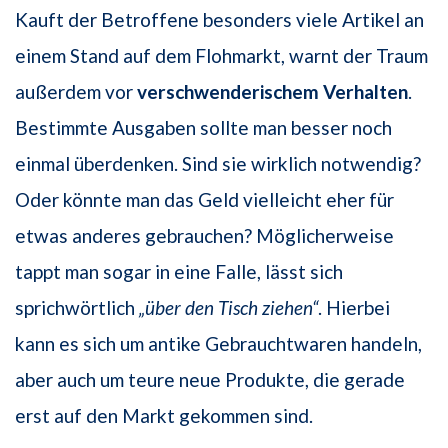
Kauft der Betroffene besonders viele Artikel an
einem Stand auf dem Flohmarkt, warnt der Traum
außerdem vor
verschwenderischem
Verhalten
.
Bestimmte Ausgaben sollte man besser noch
einmal überdenken. Sind sie wirklich notwendig?
Oder könnte man das Geld vielleicht eher für
etwas anderes gebrauchen? Möglicherweise
tappt man sogar in eine Falle, lässt sich
sprichwörtlich
„über den Tisch ziehen“
. Hierbei
kann es sich um antike Gebrauchtwaren handeln,
aber auch um teure neue Produkte, die gerade
erst auf den Markt gekommen sind.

The task: Print out the whole of the material word for word, without pictures.

Solved exercise:
Kauft der Betroffene besonders viele Artikel an
einem Stand auf dem Flohmarkt, warnt der Traum
außerdem vor
verschwenderischem
Verhalten
.
Bestimmte Ausgaben sollte man besser noch
einmal überdenken. Sind sie wirklich notwendig?
Oder könnte man das Geld vielleicht eher für
etwas anderes gebrauchen? Möglicherweise
tappt man sogar in eine Falle, lässt sich
sprichwörtlich
„über den Tisch ziehen“
. Hierbei
kann es sich um antike Gebrauchtwaren handeln,
aber auch um teure neue Produkte, die gerade
erst auf den Markt gekommen sind.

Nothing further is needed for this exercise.